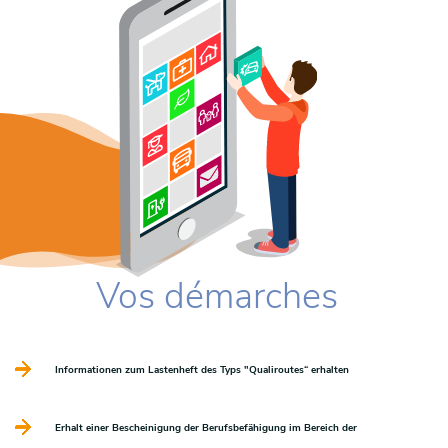
Vos démarches
Informationen zum Lastenheft des Typs "Qualiroutes“ erhalten
Erhalt einer Bescheinigung der Berufsbefähigung im Bereich der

-- -- --

**What you will do:** Repeat the data in full, exactly as it stands, but drop every picture.

**Solved problem:**
Vos démarches
Informationen zum Lastenheft des Typs "Qualiroutes“ erhalten
Erhalt einer Bescheinigung der Berufsbefähigung im Bereich der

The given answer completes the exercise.